I’m back from a short break of preparing to leave. It was a great weekend with friends and family, and it was much needed.
To wrap up my series on my hometown, I’m jumping ahead a half-decade. The healing process was so crucial, but it was also slow, plodding, and frankly, not that interesting. It was a lot of painful days, nights, weeks, and even months. Dips back into depression and learning how to cope and pull myself back out of it.
And this is in no way to minimize it. I still go through these spells and struggle with my past. But I handle it differently and know myself better. It doesn’t get easier, you just get stronger.
So, I’m jumping to the last few months. In hindsight, I can say that I didn’t smile for nearly a decade. Not truly. It was always a fake smile or a smile drawn out by the pain of another. A mask meant to portray a feeling of wellness when all I felt was unease.
Society, generally, doesn’t handle unease well. We want everyone around us to be ok because it makes us feel ok. We are all more empathic than we realize, and when someone is sad or angry around us, we reflect that. Hide those feelings, because you don’t want to make someone else uncomfortable.
And its all bullshit. The saying growing up was, “Don’t talk to people about sex, money, politics, and religion.” The four taboos. The irony, now that I’m an adult, is that I see people, particularly those older than me, struggle with those topics. We were never taught how to handle talking about them, and now we’re too embarrassed to admit we don’t know enough about them. It’s a vicious cycle.
Regardless, after years of putting on the front, it took my being completely broken again to bounce back to a new level.
About six weeks ago, I had my heart broken for the third time. And this one hurt in particular because, for the first time, I hadn’t felt like I had done something wrong. In the past, even as I was deflecting, I knew I was in the wrong. So, I handled this one differently.
I didn’t eat for two days. I cried, sometimes for overthinking things, sometimes for no reason at all. I couldn’t do anything as part of my regular routine. That was on a Thursday. By Monday, I had to rejoin society. I wasn’t ready, but we rarely are. And all week at work, it was fake smiles. I could barely focus.
But then came the weekend. I needed to clear my head, and being in nature has always been the easiest way for me to do that. One of my favorite places to do that is a place just outside the city called The Parklands. Eventually, it will be a 100-mile loop around the city of walking and biking paths. I mostly go there because Jefferson Memorial has always been much farther away.
I started walking. And walking. Poem ideas sprung to mind, I was able to take in some of the amazing views, and my heart rate got going. But no vision, no epiphanies, no final puzzle piece. I walked about four miles, feeling ok, but not having the moment that I so desperately needed. And then, I felt happy. None of the fake feelings I had over years of struggle. I was genuinely happy.
I thought it was because I was in nature. It was the only thing that made sense in that first moment.

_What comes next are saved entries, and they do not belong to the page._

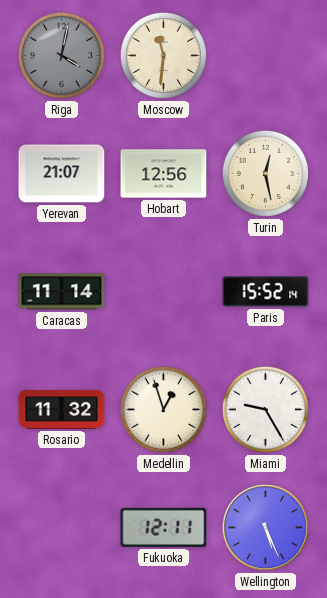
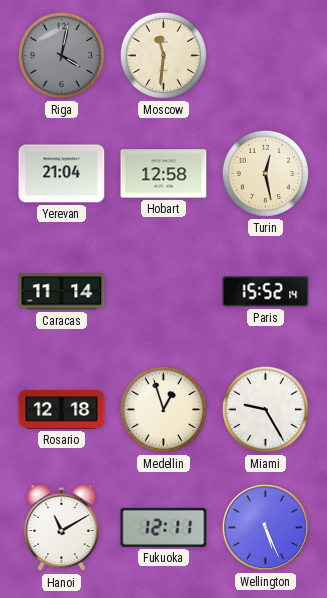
Yerevan: 21:07 -> 21:04
Hobart: 12:56 -> 12:58
Rosario: 11:32 -> 12:18
Hanoi: none -> 11:10
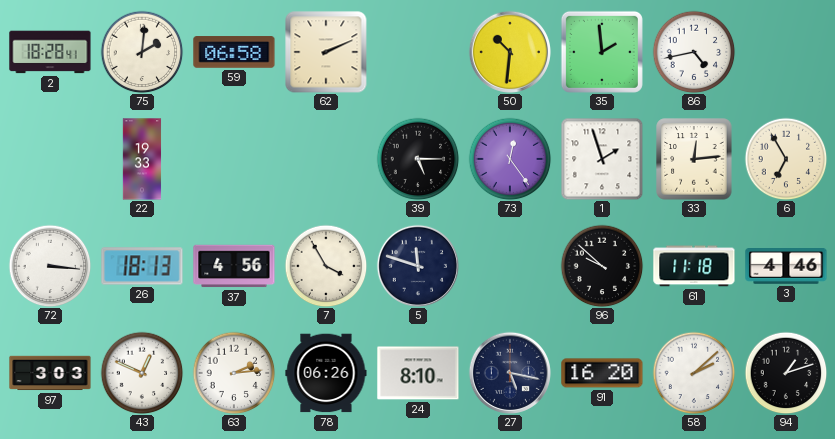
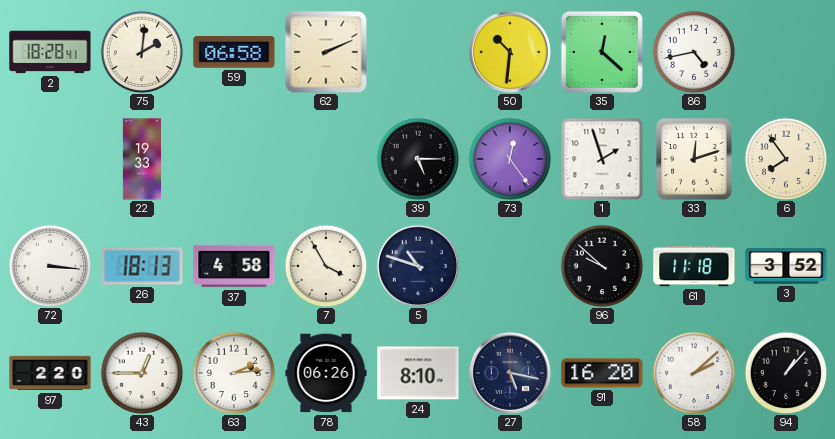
35: 1:59 -> 12:22
33: 12:14 -> 12:12
6: 6:55 -> 7:54
37: 4:56 -> 4:58
5: 11:48 -> 10:48
3: 4:46 -> 3:52
97: 3:03 -> 2:20
43: 12:49 -> 12:45
94: 1:12 -> 1:07
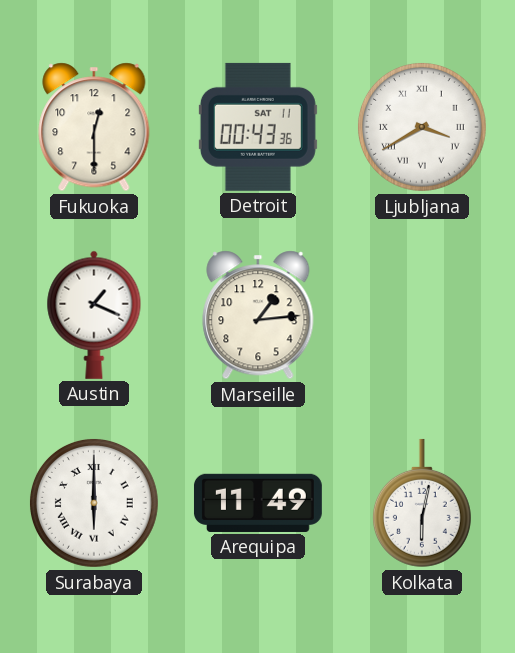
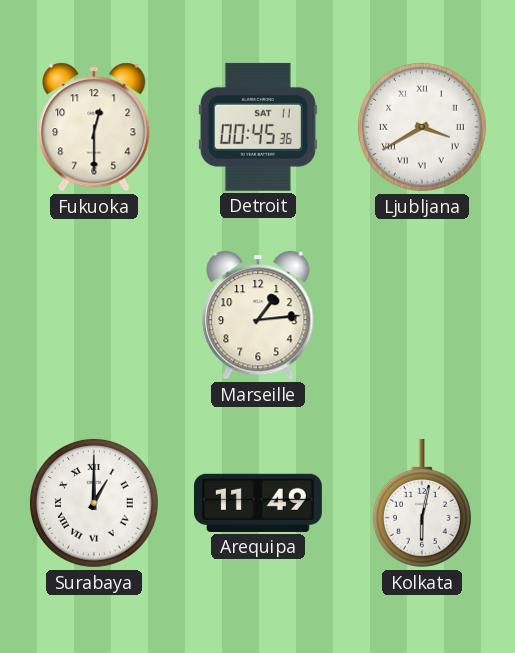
Detroit: 00:43 -> 00:45
Austin: 1:19 -> none
Surabaya: 6:00 -> 1:00
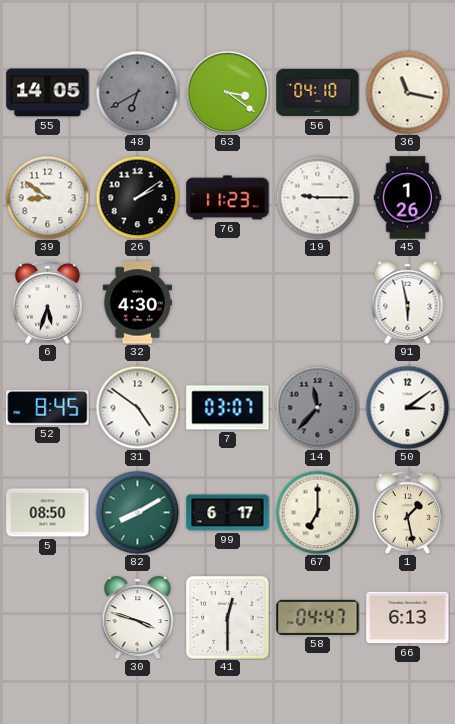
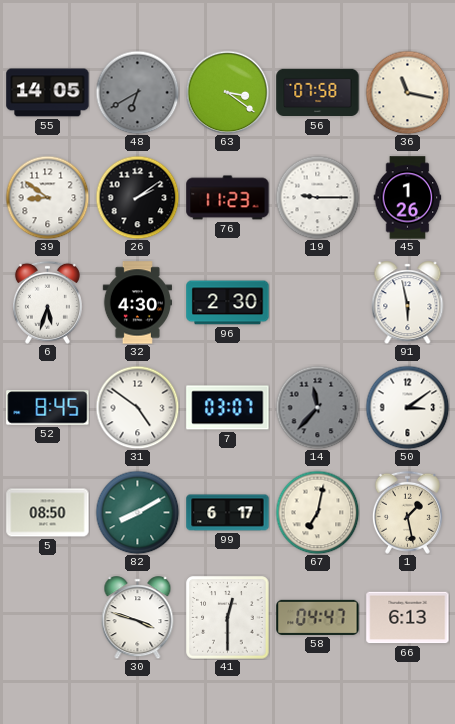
56: 04:10 -> 07:58
96: none -> 2:30
67: 7:00 -> 7:02
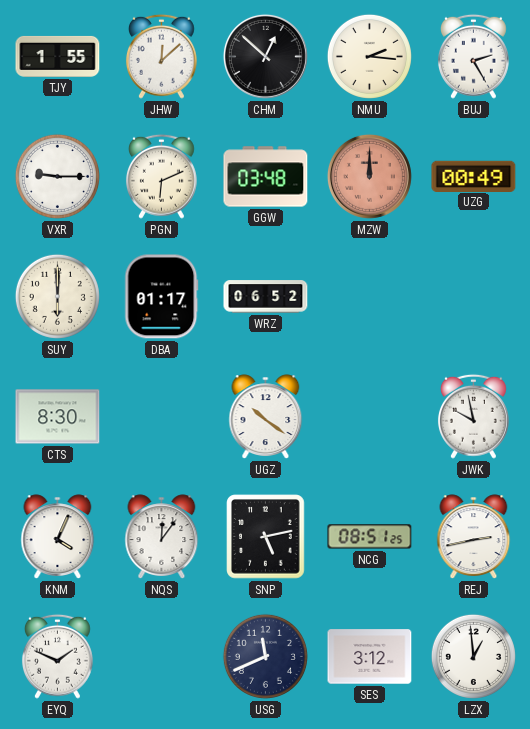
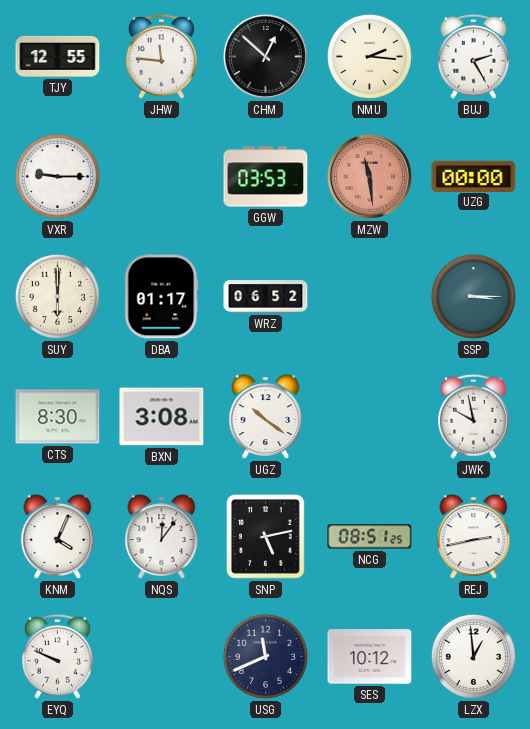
TJY: 1:55 -> 12:55
JHW: 12:08 -> 11:46
PGN: 6:11 -> none
GGW: 03:48 -> 03:53
MZW: 12:00 -> 11:29
UZG: 00:49 -> 00:00
SSP: none -> 3:15
BXN: none -> 3:08
EYQ: 1:49 -> 9:49
SES: 3:12 -> 10:12
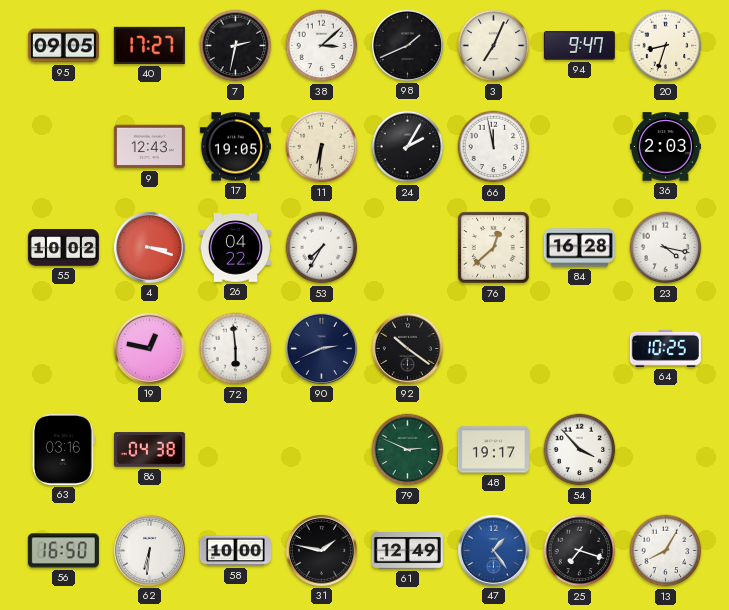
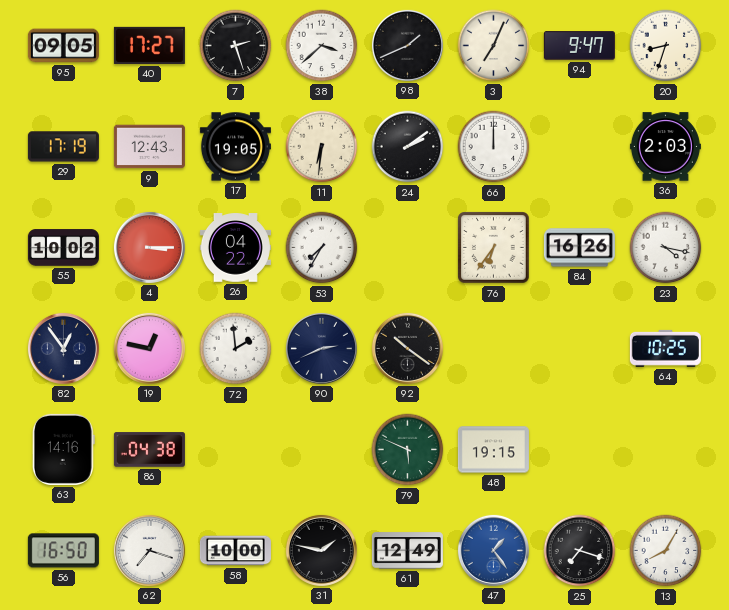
7: 2:32 -> 2:27
38: 3:08 -> 3:38
29: none -> 17:19
24: 2:05 -> 2:09
66: 11:58 -> 12:00
4: 3:18 -> 3:15
76: 12:38 -> 6:36
84: 16:28 -> 16:26
82: none -> 12:54
72: 5:59 -> 1:59
63: 03:16 -> 14:16
79: 2:49 -> 5:49
48: 19:17 -> 19:15
54: 3:53 -> none
62: 6:31 -> 7:18
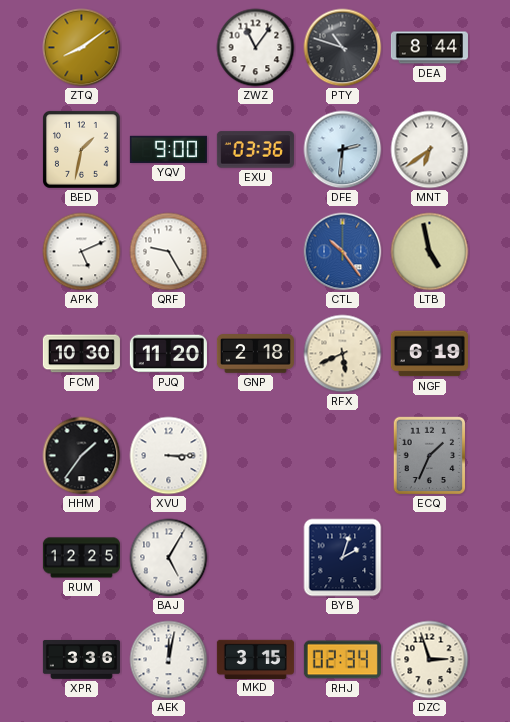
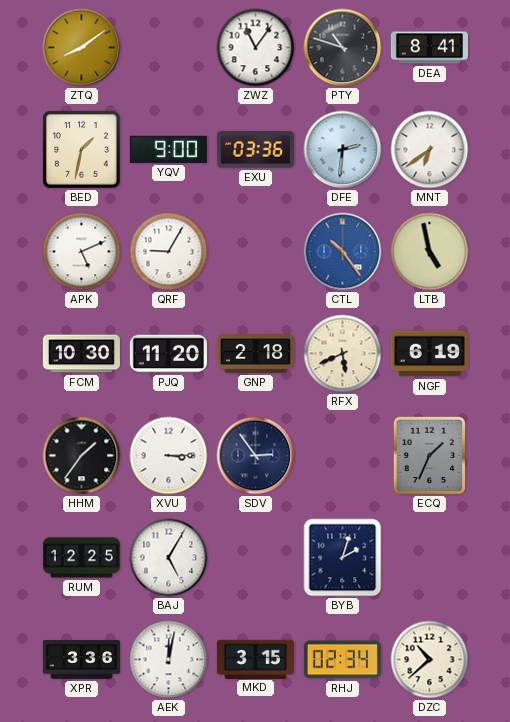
DEA: 8:44 -> 8:41
QRF: 9:25 -> 9:05
SDV: none -> 2:54
DZC: 2:57 -> 10:38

But the longer I walked, the more I realized that I had been in nature many times. That wasn’t it. It was the awareness that I was going to be ok. An assurance I hadn’t had for a long time.
Since my early twenties, I had always felt on the edge of disaster. Always on the edge of backsliding or blowing up completely. But I don’t feel that anymore. I went through something painful, felt it fully, processed it, and came out of the other side largely within a week. There were additional feelings I had to process after the fact, but if that first week had been the end of my experience with those emotions, I would have been ok. It’s more than I can say for myself at any point in my past.
I’m not sure how much of this revelation and elevation of myself I chalk up to The Parklands themselves. But I know that that was the place where I finally accepted myself. Where I was able to grow my worth beyond other people and where I decided that I deserved a life that I was capable of living.
Thank you for reading this series. I really enjoyed writing it, and while I feel like this was a new beginning for myself, I also feel like I can finally close the book on this stretch of my life.